After you enable a skill, the AI assistant can retrieve information from the knowledge base. Simply ask questions in natural language, and the assistant will automatically search for relevant content and use it to generate a response.

Command reference

Semantic search:

# Basic search (uses the default configured knowledge base)
python3 scripts/search.py "How do I configure the database connection pool?"

# Specify knowledge bases and return more results
python3 scripts/search.py "deployment process" --dataset-ids ds-abc123,ds-xyz --top-k 10

# Include images (for questions about charts or architecture diagrams)
python3 scripts/search.py "system architecture diagram" --with-images --json

View knowledge bases:

python3 scripts/datasets.py list --json           # List all accessible knowledge bases
python3 scripts/datasets.py info ds-abc123        # View details

Check document and parsing status:

python3 scripts/list_documents.py ds-abc123 --run DONE --suffix pdf
python3 scripts/parse_status.py  ds-abc123        # Aggregate parsing progress

Management operations (polardb-kb-agent only):
```
python3 scripts/datasets.py create --name "new-kb" --chunk-method naive
python3 scripts/upload_documents.py ds-abc123 ./docs/*.pdf
python3 scripts/parse_documents.py ds-abc123 --all
python3 scripts/update_dataset.py ds-abc123 --chunk-method paper
```
Note
All skill scripts read the ONTOLOGY_BASE_URL and ONTOLOGY_API_KEY environment variables by default.
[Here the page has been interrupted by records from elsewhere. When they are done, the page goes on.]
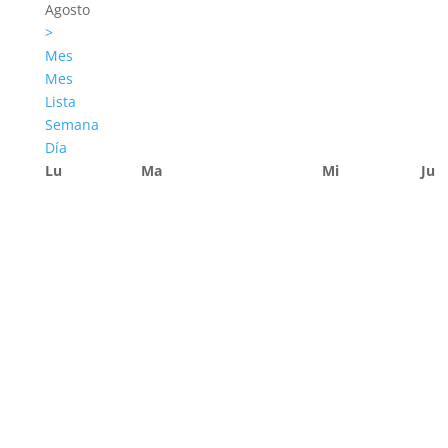
Agosto
>
Mes
Mes
Lista
Semana
Día
Lu
Ma
Mi
Ju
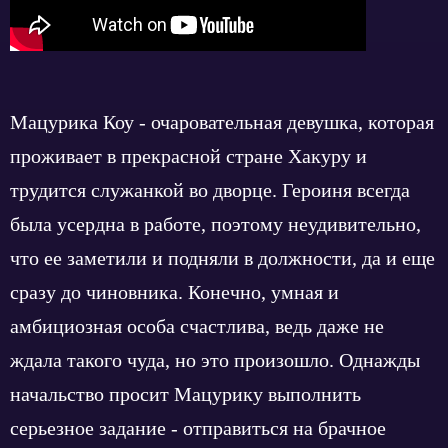
Мацурика Коу - очаровательная девушка, которая
проживает в прекрасной стране Хакуру и
трудится служанкой во дворце. Героиня всегда
была усердна в работе, поэтому неудивительно,
что ее заметили и подняли в должности, да и еще
сразу до чиновника. Конечно, умная и
амбициозная особа счастлива, ведь даже не
ждала такого чуда, но это произошло. Однажды
начальство просит Мацурику выполнить
серьезное задание - отправиться на брачное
These variables are automatically injected when you import the skill into the AI assistant, so you do not need to set them.

Use cases

Developer Q&A: Import internal design documents into a knowledge base to query architecture details and API specifications directly from an AI assistant.
Customer service SOP: Import FAQs into a knowledge base so customer service agents can retrieve standard responses using an AI assistant.
Ticket analysis: Import historical incident reports. When a new incident occurs, use an AI assistant to search for similar cases.
Bulk semantic analysis: Use the --json flag with your scripts to retrieve answers for a batch of questions and export the results for evaluation.